Cost Optimization Strategies¶

Minimize evaluation costs while maintaining accuracy.

The Scenario¶

You're fact-checking news articles at scale. Each article requires evaluating multiple claims, and costs add up quickly. You need strategies to reduce expenses: caching repeated evaluations, choosing cost-effective models, and using prompt caching.

What You'll Learn¶

Enabling response caching with cache_enabled
Monitoring cache efficiency with cache_stats()
Using prompt caching for system prompt efficiency
Comparing models for cost vs accuracy trade-offs
Batching strategies to reduce overhead

The Solution¶

flowchart LR
    A[Request] --> B{Local Cache?}
    B -->|hit| C[Return Cached]
    B -->|miss| D{Prompt Cache\nEligible?}
    D -->|yes| E[API Call\nw/ Cached Prefix]
    D -->|no| F[API Call\nFull Prompt]
    E --> G[Store in Cache]
    F --> G
    G --> H[Return Result]

Step 1: Enable Response Caching¶

Cache LLM responses to avoid redundant API calls:

from autorubric import LLMConfig
from autorubric.graders import CriterionGrader

grader = CriterionGrader(
    llm_config=LLMConfig(
        model="openai/gpt-4.1-mini",
        cache_enabled=True,           # Enable disk caching
        cache_dir=".autorubric_cache", # Cache location
        cache_ttl=86400,              # 24 hours (None = no expiration)
    )
)

When Caching Helps

Caching is most valuable when:

Re-running evaluations during development
Evaluating the same content with different rubrics
Running regression tests on known content
Processing duplicate items in your dataset

Step 2: Monitor Cache Performance¶

Check cache statistics after evaluation:

# After running evaluations
client = grader._clients["default"]  # Get the LLM client
stats = client.cache_stats()

print(f"Cache Statistics:")
print(f"  Entries: {stats['count']}")
print(f"  Size: {stats['size'] / 1024 / 1024:.1f} MB")
print(f"  Directory: {stats['directory']}")

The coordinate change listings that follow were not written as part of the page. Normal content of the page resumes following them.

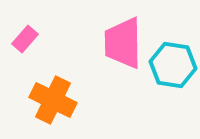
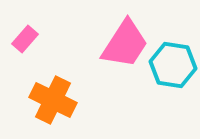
pink trapezoid: moved 2 px right, 1 px down; rotated 146 degrees counterclockwise
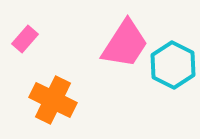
cyan hexagon: rotated 18 degrees clockwise
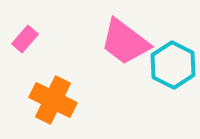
pink trapezoid: moved 2 px up; rotated 94 degrees clockwise
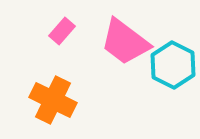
pink rectangle: moved 37 px right, 8 px up
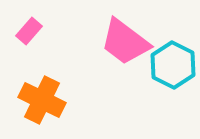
pink rectangle: moved 33 px left
orange cross: moved 11 px left
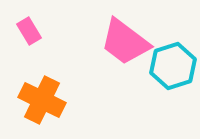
pink rectangle: rotated 72 degrees counterclockwise
cyan hexagon: moved 1 px down; rotated 15 degrees clockwise
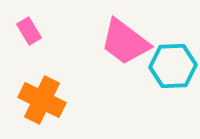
cyan hexagon: rotated 15 degrees clockwise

Step 3: Re-run with Warm Cache¶

The second run uses cached responses:

import asyncio
import time

async def benchmark_cache():
    # First run - populates cache
    start = time.perf_counter()
    result1 = await evaluate(dataset, grader, show_progress=False)
    cold_time = time.perf_counter() - start
    cold_cost = result1.total_completion_cost or 0

    # Second run - uses cache
    start = time.perf_counter()
    result2 = await evaluate(dataset, grader, show_progress=False)
    warm_time = time.perf_counter() - start
    warm_cost = result2.total_completion_cost or 0

    print(f"Cold run: {cold_time:.1f}s, ${cold_cost:.4f}")
    print(f"Warm run: {warm_time:.1f}s, ${warm_cost:.4f}")
    print(f"Speedup: {cold_time / warm_time:.1f}x")
    print(f"Cost savings: ${cold_cost - warm_cost:.4f}")

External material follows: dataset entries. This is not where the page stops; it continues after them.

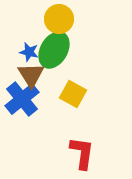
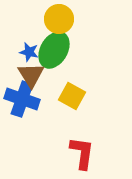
yellow square: moved 1 px left, 2 px down
blue cross: rotated 32 degrees counterclockwise
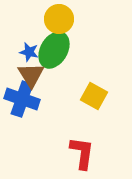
yellow square: moved 22 px right
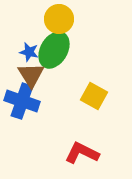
blue cross: moved 2 px down
red L-shape: rotated 72 degrees counterclockwise
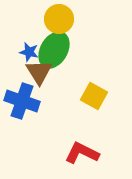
brown triangle: moved 8 px right, 3 px up
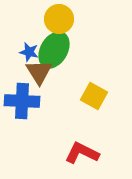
blue cross: rotated 16 degrees counterclockwise
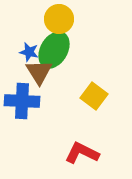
yellow square: rotated 8 degrees clockwise
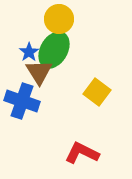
blue star: rotated 24 degrees clockwise
yellow square: moved 3 px right, 4 px up
blue cross: rotated 16 degrees clockwise
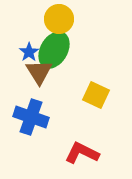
yellow square: moved 1 px left, 3 px down; rotated 12 degrees counterclockwise
blue cross: moved 9 px right, 16 px down
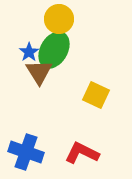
blue cross: moved 5 px left, 35 px down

Step 4: Clear Cache When Needed¶

# Clear all cached responses
client = grader._clients["default"]
cleared = client.clear_cache()
print(f"Cleared {cleared} cached entries")

Cache Invalidation

Changing the model, temperature, rubric criteria, or system prompt invalidates cached responses. Use distinct experiment names or cache keys when testing different configurations so that stale results from a prior setup are never reused.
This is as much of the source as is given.